Les enfants placés dans le système ont un avocat ou un tuteur ad litem en matière de dépendance. Ils défendent les intérêts des enfants indépendamment de l’agence et des parents. Bien que vous ne puissiez probablement pas parler directement aux enfants, les avocats spécialisés en dépendance peuvent parler d’un grand nombre de cas.
Il faudra probablement beaucoup de temps pour atteindre directement les responsables de la protection de l’enfance. Approchez-les d’un lieu de curiosité. Si vous pouvez assister à une interview, éteignez peut-être l'enregistreur et montrez que vous souhaitez en savoir plus sans histoire initiale. Bâtir cette confiance est essentiel pour obtenir les informations souhaitées.

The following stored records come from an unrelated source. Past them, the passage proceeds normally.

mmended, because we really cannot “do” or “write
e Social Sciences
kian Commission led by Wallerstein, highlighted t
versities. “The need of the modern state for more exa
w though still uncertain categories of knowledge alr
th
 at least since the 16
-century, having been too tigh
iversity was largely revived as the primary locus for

Les gens essaient d'améliorer les choses
Le système de protection de l’enfance regorge d’opportunités pour le journalisme de solutions. L’une des histoires les plus accessibles aux personnes qui découvrent le système est celle de la prise en charge par la parenté. Il s’agit d’une pratique consistant à placer les enfants avec d’autres membres de la famille après avoir été séparés de leurs parents.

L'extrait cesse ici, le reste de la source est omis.